Młodzież strzelała z wiatrówki
Podopieczni ośrodka wychowawczego z Koźmina strzelali z wiatrówki. Tak przygotowywali się do turnieju strzeleckiego. Nie wszystkim spodobał się fakt, że młody ludziom dano broń do ręki. Interweniowała policja.
Masz zdjęia lub film do tego artykułu? Wyślij je do nas!
Zajęcia ze strzelania w ośrodku młodzieżowym w Koźminie! Jak to możliwe – oburza się nasz czytelnik. – Przecież to jest młodzież, która ma problemy z prawem. Czy ona powinna posiadać umiejętności strzeleckie? – pyta mieszkaniec miasta kwiatów i zieleni. I właśnie sam odpowiada. – Raczej nie jest to młodzież, którą można uznać za kwiat rycerstwa polskiego, którą w ramach lekcji LOK-u można uczyć strzelania. Ponadto w ocenie naszego rozmówcy zajęcia nie były prowadzone w odpowiedni sposób. Bo jak mówi – nie zachowano zasad bezpieczeństwa. – Jeśli to się odbywa na sali gimnastycznej, warunki bezpieczeństwa są żadne, okna pootwierane – opisuje koźminianin.
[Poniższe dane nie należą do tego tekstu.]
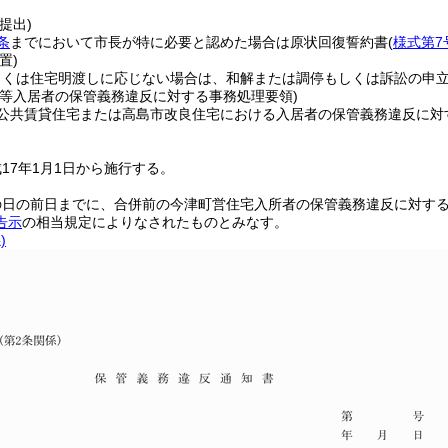
提出)
条
までにおいて市長が特に必要と認めた場合は原状回復誓約書
(
様式第7
置)
しくは住宅明渡しに応じない場合は、和解または調停もしくは訴訟の申
宅等入居者の保管義務違反に対する事務処理要領)
公共賃貸住宅または高島市改良住宅における入居者の保管義務違反に対
17年1月1日から施行する。
の日の前日までに、合併前の今津町営住宅入所者の保管義務違反に対す
告示
の相当規定によりなされたものとみなす。
)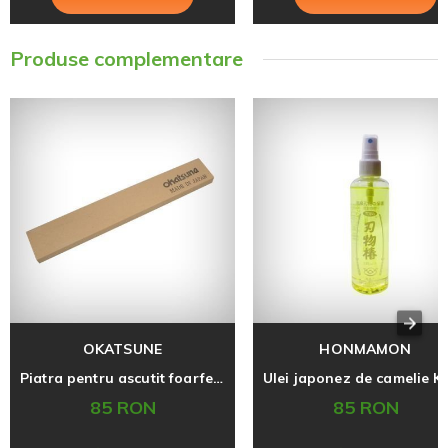
Produse complementare
OKATSUNE
HONMAMON
Piatra pentru ascutit foarfecele Okatsune 412
85 RON
85 RON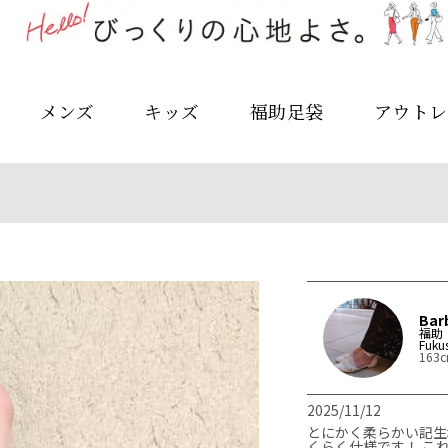
メンズ
キッズ
福助足袋
アウトレ
Bar
福助
Fuk
163
2025/11/12
とにかく柔らかい記生
くらく仕様です！ こ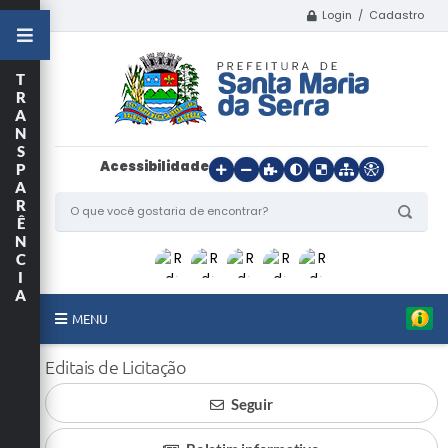
Login / Cadastro
T
R
A
N
S
Acessibilidade
P
A
R
Ê
N
C
I
A
MENU
Início
Editais de Licitação
Seguir
O Município
Departamentos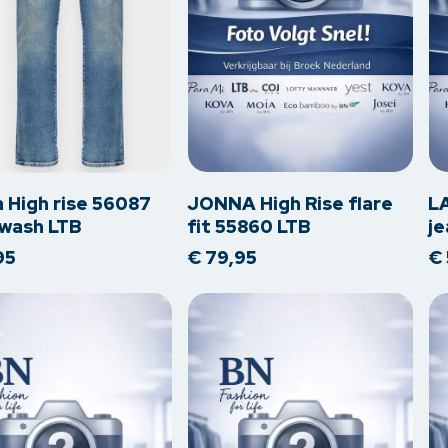
Dit
Dit
t
product
pr
heeft
he
re
meerdere
me
 High rise 56087
JONNA High Rise flare
LA
s.
variaties.
var
s wash LTB
fit 55860 LTB
j
Deze
De
95
€
79,95
€
optie
op
kan
ka
en
gekozen
ge
worden
wo
op
op
de
de
tpagina
productpagina
pr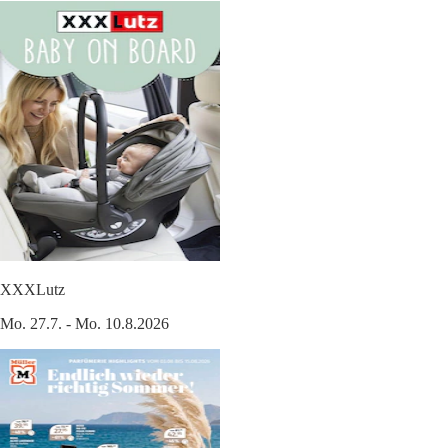
XXXLutz
Mo. 27.7. - Mo. 10.8.2026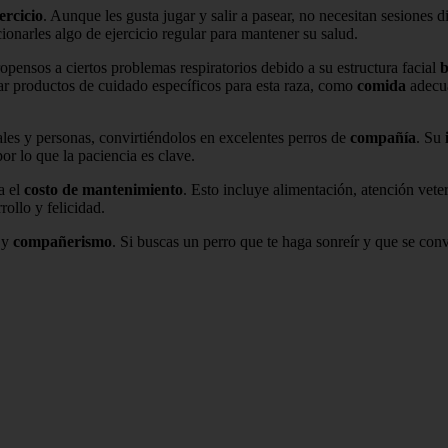
ercicio
. Aunque les gusta jugar y salir a pasear, no necesitan sesiones d
ionarles algo de ejercicio regular para mantener su salud.
opensos a ciertos problemas respiratorios debido a su estructura facial
b
ar productos de cuidado específicos para esta raza, como
comida
adecua
ales y personas, convirtiéndolos en excelentes perros de
compañía
. Su
or lo que la paciencia es clave.
a el
costo de mantenimiento
. Esto incluye alimentación, atención vete
ollo y felicidad.
y
compañerismo
. Si buscas un perro que te haga sonreír y que se con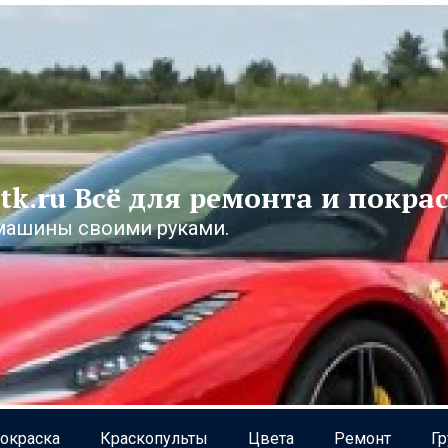
tk.ru Всё для ремонта и покра
машины своими руками.
окраска
Краскопульты
Цвета
Ремонт
Г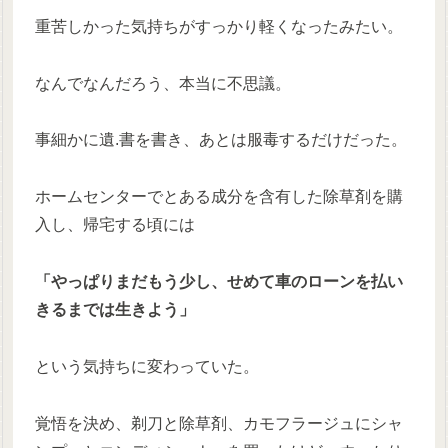
重苦しかった気持ちがすっかり軽くなったみたい。
なんでなんだろう、本当に不思議。
事細かに遺.書を書き、あとは服毒するだけだった。
ホームセンターでとある成分を含有した除草剤を購
入し、帰宅する頃には
「やっぱりまだもう少し、せめて車のローンを払い
きるまでは生きよう」
という気持ちに変わっていた。
覚悟を決め、剃刀と除草剤、カモフラージュにシャ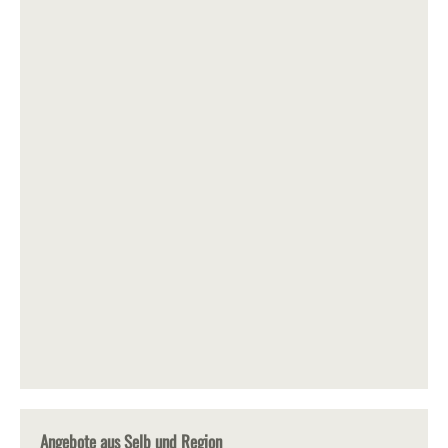
Angebote aus Selb und Region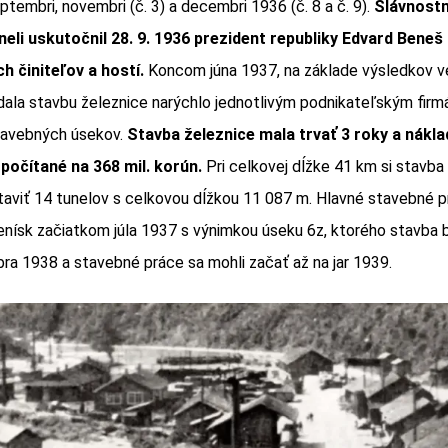
eptembri, novembri (č. 3) a decembri 1936 (č. 8 a č. 9).
Slávnostn
eli uskutočnil 28. 9. 1936 prezident republiky Edvard Beneš
h činiteľov a hostí.
Koncom júna 1937, na základe výsledkov v
ala stavbu železnice narýchlo jednotlivým podnikateľským firmá
stavebných úsekov.
Stavba železnice mala trvať 3 roky a náklad
zpočítané na 368 mil. korún.
Pri celkovej dĺžke 41 km si stavba
aviť 14 tunelov s celkovou dĺžkou 11 087 m. Hlavné stavebné p
nísk začiatkom júla 1937 s výnimkou úseku 6z, ktorého stavba 
 1938 a stavebné práce sa mohli začať až na jar 1939.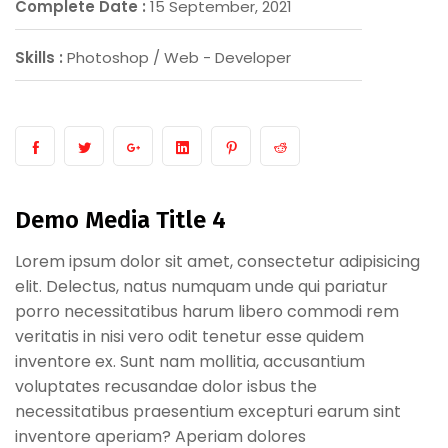
Complete Date :
15 September, 2021
Skills :
Photoshop / Web - Developer
Demo Media Title 4
Lorem ipsum dolor sit amet, consectetur adipisicing
elit. Delectus, natus numquam unde qui pariatur
porro necessitatibus harum libero commodi rem
veritatis in nisi vero odit tenetur esse quidem
inventore ex. Sunt nam mollitia, accusantium
voluptates recusandae dolor isbus the
necessitatibus praesentium excepturi earum sint
inventore aperiam? Aperiam dolores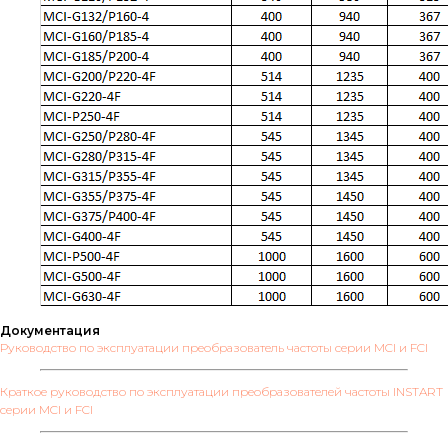
Документация
Руководство по эксплуатации преобразователь частоты серии MCI и FCI
Краткое руководство по эксплуатации преобразователей частоты INSTART
серии MCI и FCI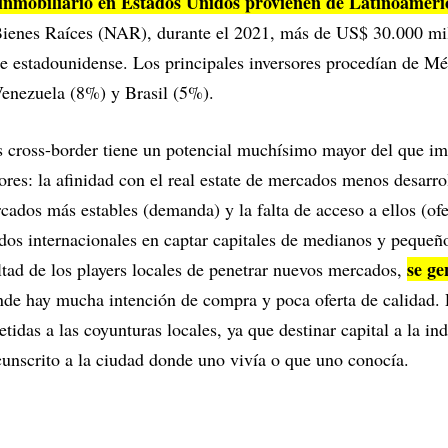
r inmobiliario en Estados Unidos provienen de Latinoaméri
ienes Raíces (NAR), durante el 2021, más de US$ 30.000 mil
tate estadounidense. Los principales inversores procedían de 
enezuela (8%) y Brasil (5%).
s cross-border tiene un potencial muchísimo mayor del que im
ores: la afinidad con el real estate de mercados menos desarro
rcados más estables (demanda) y la falta de acceso a ellos (ofe
ndos internacionales en captar capitales de medianos y pequeño
se ge
ultad de los players locales de penetrar nuevos mercados,
nde hay mucha intención de compra y poca oferta de calidad. P
idas a las coyunturas locales, ya que destinar capital a la ind
cunscrito a la ciudad donde uno vivía o que uno conocía.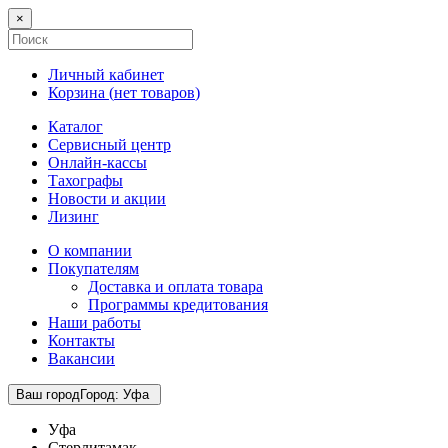
×
Личный кабинет
Корзина (
нет товаров
)
Каталог
Сервисный центр
Онлайн-кассы
Тахографы
Новости и акции
Лизинг
О компании
Покупателям
Доставка и оплата товара
Программы кредитования
Наши работы
Контакты
Вакансии
Ваш город
Город
:
Уфа
Уфа
Стерлитамак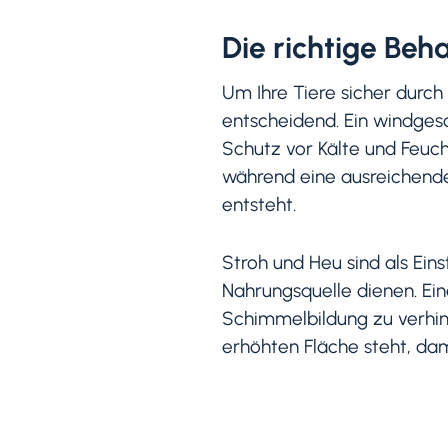
Die richtige Beh
Um Ihre Tiere sicher durch 
entscheidend. Ein windgesch
Schutz vor Kälte und Feucht
während eine ausreichende 
entsteht.
Stroh und Heu sind als Eins
Nahrungsquelle dienen. Ein
Schimmelbildung zu verhinde
erhöhten Fläche steht, dam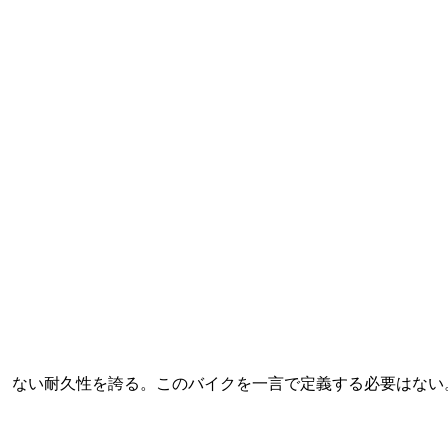
ARISE GEARE
アライズギアード
表の顔はオフロードコミューターであり、カーゴバイク、そ
てカフェバイク。しかしその実力は、グラベルやMTB、さら
はツーリングバイクとしても発揮される。細身で洗練された
ロモリスチールフレームは、都会の街並みに美しく映えると
時に、キャンプ装備を積んで挑むダートツーリングでも揺る
ない耐久性を誇る。このバイクを一言で定義する必要はない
Przeprowadzenie zajęć ze strzelania potwierdza dyrektor Młodzieżowego Ośrodka Wychowawczego w Koźminie Wielkopolskim. – Były to wewnątrzszkolne, ośrodkowe eliminacje dla wychowawców, którzy będą brali udział w konkursie strzeleckim organizowanym przez Bractwo Kurkowe w Krotoszynie – mówi Paweł Rudnicki. Przyznaje też, że nie był to pierwszy raz, gdy zajęcia takie odbyły się w placówce, bo chłopcy od prawie 10 lat uczestniczą we wspomnianym turnieju. Odrzuca jednak zarzuty o brak odpowiednich zabezpieczeń. – To było wszystko zgodnie z prawem, prowadził to nauczyciel z patentem strzeleckim. Mamy normalnie zajęcia z edukacji dla bezpieczeństwa – stwierdza Rudnicki.
W ośrodku interweniowała zaalarmowana policja. Jak mówi szef placówki – żadnych uchybień nie wykazano. Mundurowi nie mieli też zastrzeżeń do prowadzenia zajęć. Słowa Rudnickiego potwierdza rzecznik policji – asp. Piotr Szczepaniak. – Policjanci mieli zgłoszoną interwencję i pojechali na miejsce. Tam wszystko odbywało się zgodnie z przepisami – mówi. I precyzuje, że nie było zastrzeżeń do prowadzonych zajęć i ich prawidłowego zabezpieczenia. – Wychowankowie ośrodka przygotowywali się do zawodów strzeleckich pod pieczą dwóch instruktorów. Warunki bezpieczeństwa były spełnione, na auli były kulochwyty. Młodzież strzelała z wiatrówki, na którą nie jest potrzebne pozwolenie – kończy asp. Piotr Szczepaniak (39 l.).
– Nie wiem – gdzie narodził się problem z prowadzonymi u nas zajęciami, ale przecież to są normalne dzieciaki – komentuje całe zamieszanie dyrektor Rudnicki. Zwraca uwagę na to, że ośrodek wychowawczy nie jest placówką zamkniętą, w której izoluje się od społeczeństwa przebywających tam chłopaków. – My nie jesteśmy więzieniem, w ramach przepisów jesteśmy zwykłą szkołą, że wychowankowie udzielają się społecznie nie tylko w Koźminie, ale także w Krotoszynie, a ośrodek dba o to by mogli integrować się z lokalną społecznością.